With a sigh, I acknowledge that agentive coding is here to stay, though I still think it’s a bit overrated. Elon Musk, however, is more bullish. He believes that with LLMs, compilers will become obsolete, saying things like:

Things will move, maybe even by the end of this year, to where you don’t even bother doing coding. The AI just creates the binary directly.

And like:

Code itself will go away in favor of just making the binary directly.

The next step after that is direct, real-time pixel generation by the neural net.

Elon Musk is mistaken about this. We will still need programming languages, and good compilers for them, in the era of LLMs. Just like humans do better, more efficient work with these tools, so will LLMs, reasoning systems made in the image of humans. There’s no reason to believe programming languages will become less useful.

Actually, I think Musk is worse than wrong. It’s not that programming languages will be less useful and important in the age of LLMs. It’s not even that they’ll be equally important as before. Programming languages will become more important and more essential.

For a skilled programmer, the quality of the programming language matters less. The better the programming language, the more it takes off the programmer’s plate, but a skilled programmer can handle it. The quality of the output will degrade with lower-quality programming languages, but relatively slowly.
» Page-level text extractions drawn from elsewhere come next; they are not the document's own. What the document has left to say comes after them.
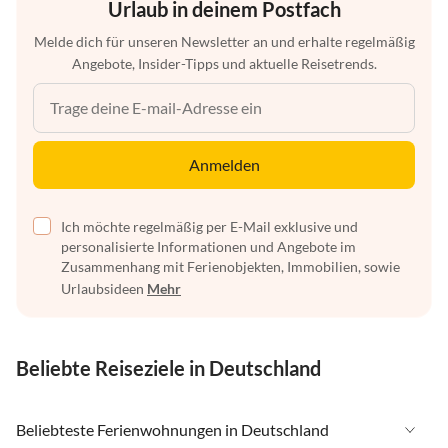
Urlaub in deinem Postfach
Melde dich für unseren Newsletter an und erhalte regelmäßig
Angebote, Insider-Tipps und aktuelle Reisetrends.
Anmelden
Ich möchte regelmäßig per E-Mail exklusive und
personalisierte Informationen und Angebote im
Zusammenhang mit Ferienobjekten, Immobilien, sowie
Urlaubsideen
Mehr
Beliebte Reiseziele in Deutschland
Beliebteste Ferienwohnungen in Deutschland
For an LLM, the quality of the programming language matters more. The more we take off an LLM’s plate, the more we focus its context on relevant problems and less on irrelevancies, and the more we provide rigor, the better our outcomes. They’re struggling to keep in their limited context everything that’s going on—and they’re often failing, degrading into slop. Not only do they need programming languages and compilers, and good programming languages and compilers, they need these things more than we humans do.
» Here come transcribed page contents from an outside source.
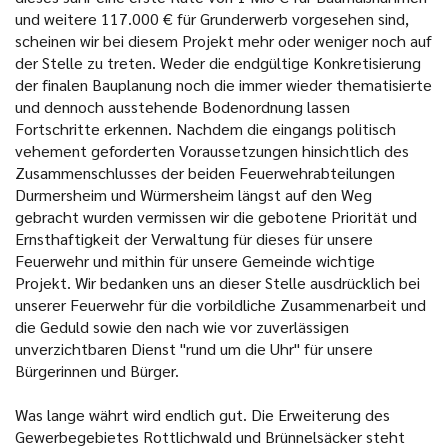
und weitere 117.000 € für Grunderwerb vorgesehen sind,
scheinen wir bei diesem Projekt mehr oder weniger noch auf
der Stelle zu treten. Weder die endgültige Konkretisierung
der finalen Bauplanung noch die immer wieder thematisierte
und dennoch ausstehende Bodenordnung lassen
Fortschritte erkennen. Nachdem die eingangs politisch
vehement geforderten Voraussetzungen hinsichtlich des
Zusammenschlusses der beiden Feuerwehrabteilungen
Durmersheim und Würmersheim längst auf den Weg
gebracht wurden vermissen wir die gebotene Priorität und
Ernsthaftigkeit der Verwaltung für dieses für unsere
Feuerwehr und mithin für unsere Gemeinde wichtige
Projekt. Wir bedanken uns an dieser Stelle ausdrücklich bei
unserer Feuerwehr für die vorbildliche Zusammenarbeit und
die Geduld sowie den nach wie vor zuverlässigen
unverzichtbaren Dienst "rund um die Uhr" für unsere
Bürgerinnen und Bürger.
Was lange währt wird endlich gut. Die Erweiterung des
Gewerbegebietes Rottlichwald und Brünnelsäcker steht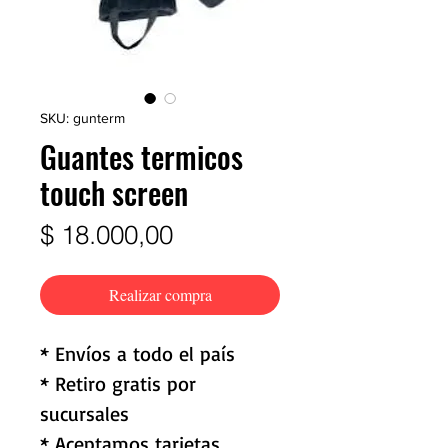
SKU: gunterm
Guantes termicos
touch screen
Precio
$ 18.000,00
Realizar compra
* Envíos a todo el país
* Retiro gratis por
sucursales
* Aceptamos tarjetas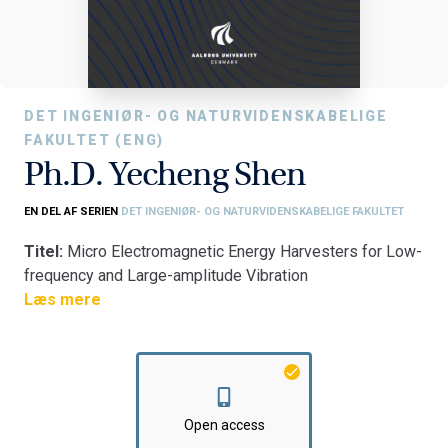
DET INGENIØR- OG NATURVIDENSKABELIGE
FAKULTET (ENG)
Ph.D. Yecheng Shen
EN DEL AF SERIEN
DET INGENIØR- OG NATURVIDENSKABELIGE FAKULTET
Titel:
Micro Electromagnetic Energy Harvesters for Low-
frequency and Large-amplitude Vibration
Fakultet:
Læs mere
Det Ingeniør- og Naturvidenskabelige Fakultet
Institut:
AAU Energi
Open access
Why LLMs Won’t Directly Output Machine Code#

Writing machine code—or even assembly language—is hard. It’s a problem that requires meticulous attention to detail. It is fraught with counterintuitive pitfalls—footguns, if you will—for performance and correctness. In the spectrum from soft, intuitive creative work to mathematical, rigorous, logical engineering work, it falls solidly on the engineering side.
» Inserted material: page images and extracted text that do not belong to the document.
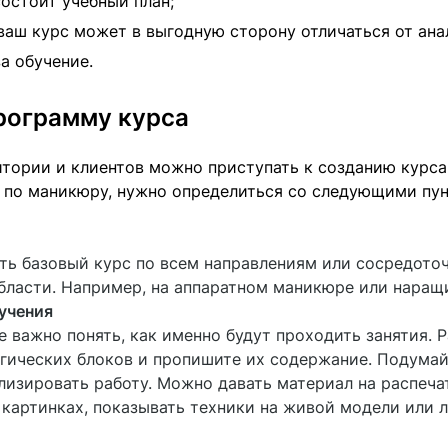
состоит учебный план;
ваш курс может в выгодную сторону отличаться от ана
за обучение.
рограмму курса
итории и клиентов можно приступать к созданию курса
 по маникюру, нужно определиться со следующими пун
ь базовый курс по всем направлениям или сосредоточ
бласти. Например, на аппаратном маникюре или наращ
учения
е важно понять, как именно будут проходить занятия. Р
гических блоков и пропишите их содержание. Подумай
лизировать работу. Можно давать материал на распеча
картинках, показывать техники на живой модели или 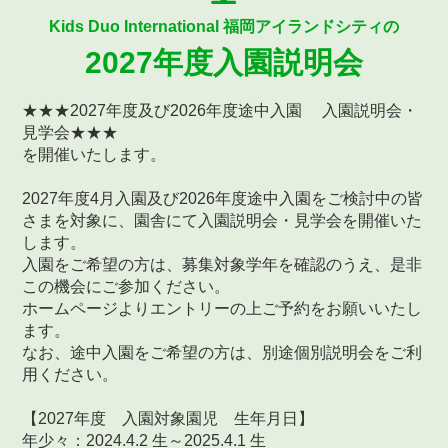
Kids Duo International 福岡アイランドシティの
2027年度入園説明会
★★★2027年度及び2026年度途中入園 入園説明会・
見学会★★★
を開催いたします。
2027年度4月入園及び2026年度途中入園をご検討中の皆
さまを対象に、園舎にて入園説明会・見学会を開催いた
します。
入園をご希望の方は、募集対象学年を確認のうえ、是非
この機会にご参加ください。
ホームページよりエントリーの上ご予約をお願いいたし
ます。
なお、途中入園をご希望の方は、別途個別説明会をご利
用ください。
【2027年度 入園対象園児 生年月日】
年少々：2024.4.2 生～2025.4.1 生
Writing machine code is hard for humans. For a human to write machine code effectively, they basically have to write out a plan ahead of time as a separate step—effectively a high-level program. Otherwise, there’s too much complexity to manage all at once. Any human’s working memory would be overwhelmed without meticulous planning.

Then, once the human has written their plan—again, at a level of detail where it may as well be a Rust program—they would have to hand-translate that plan into machine code, a step that a compiler could do much faster if the human would just write the program in Rust. And not only would the compiler be much faster at generating machine code than a human, it would generate better machine code: more performant and far less liable to subtle bugs.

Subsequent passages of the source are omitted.